Neoadjuvant therapy is treatment given to shrink or eliminate a tumor before surgery. In some patients with breast cancer, neoadjuvant therapy effectively eliminates the tumor, and no invasive cancer is detectable in breast tissue and lymph nodes removed during surgery. These patients are said to have had a pathologic complete response.
In 2014, the results of NeoALTTO's "sister" trial, Adjuvant Lapatinib and/or Trastuzumab Treatment Optimization (ALTTO), which is testing the effectiveness of dual treatment with trastuzumab and lapatinib after breast cancer surgery, will also become available, according to Piccart-Gebhart. "If the results of both studies are in line with each other, and depending on the strength of the results, we could witness a new standard of care for managing primary HER2-positive breast cancer," she said.

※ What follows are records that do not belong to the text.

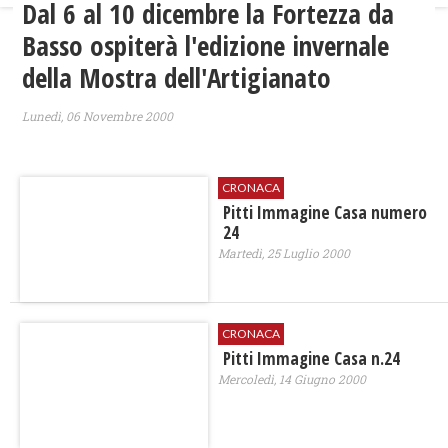
Dal 6 al 10 dicembre la Fortezza da
Basso ospiterà l'edizione invernale
della Mostra dell'Artigianato
Lunedì, 06 Novembre 2000
CRONACA
Pitti Immagine Casa numero
24
Martedì, 25 Luglio 2000
CRONACA
Pitti Immagine Casa n.24
Mercoledì, 14 Giugno 2000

From January 2008 to May 2010, Piccart-Gebhart and colleagues enrolled in the NeoALTTO study 455 patients with HER2-positive primary breast cancer with tumors greater than 2 cm in diameter. Of those patients, 154 were randomly assigned to lapatinib, 149 to trastuzumab, and 152 to the combination. These HER2-targeted therapies were given alone for six weeks and then the chemotherapy paclitaxel was also administered for a further 12 weeks, at which point surgery was conducted. After surgery, patients received adjuvant chemotherapy followed by the same HER2-targeted therapy as in the neoadjuvant phase to complete 52 weeks. Follow-up is planned for 10 years after the last patient was randomized.
The researchers have previously reported that 51.3 percent of patients randomly assigned to neoadjuvant trastuzumab plus lapatinib had a pathologic complete response compared with 29.5 percent and 24.7 percent of patients randomly assigned to neoadjuvant trastuzumab and neoadjuvant lapatinib, respectively.